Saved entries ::
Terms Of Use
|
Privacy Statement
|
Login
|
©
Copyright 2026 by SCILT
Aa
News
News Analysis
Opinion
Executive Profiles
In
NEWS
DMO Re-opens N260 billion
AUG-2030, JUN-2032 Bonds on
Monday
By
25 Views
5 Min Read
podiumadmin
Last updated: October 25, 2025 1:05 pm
* * *
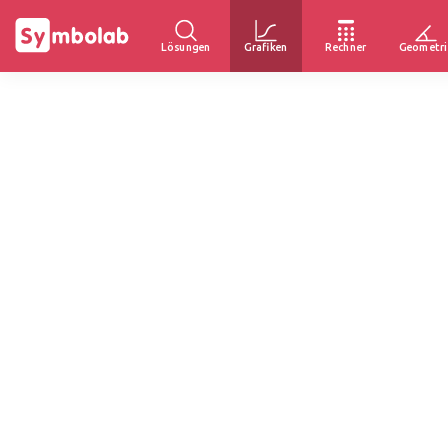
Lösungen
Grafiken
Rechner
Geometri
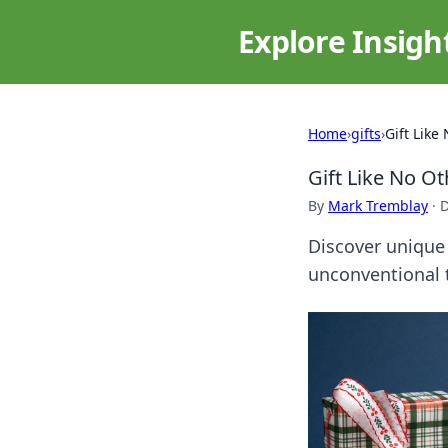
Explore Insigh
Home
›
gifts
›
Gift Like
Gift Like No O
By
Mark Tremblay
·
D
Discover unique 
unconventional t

PROBLEM :: Could you restate, word for word, the lines above from the one with "News Analysis" to the one with "Last updated: October 25, 2025 1:05 pm", both included?

FINISHED EXERCISE ::
News Analysis
Opinion
Executive Profiles
In
NEWS
DMO Re-opens N260 billion
AUG-2030, JUN-2032 Bonds on
Monday
By
25 Views
5 Min Read
podiumadmin
Last updated: October 25, 2025 1:05 pm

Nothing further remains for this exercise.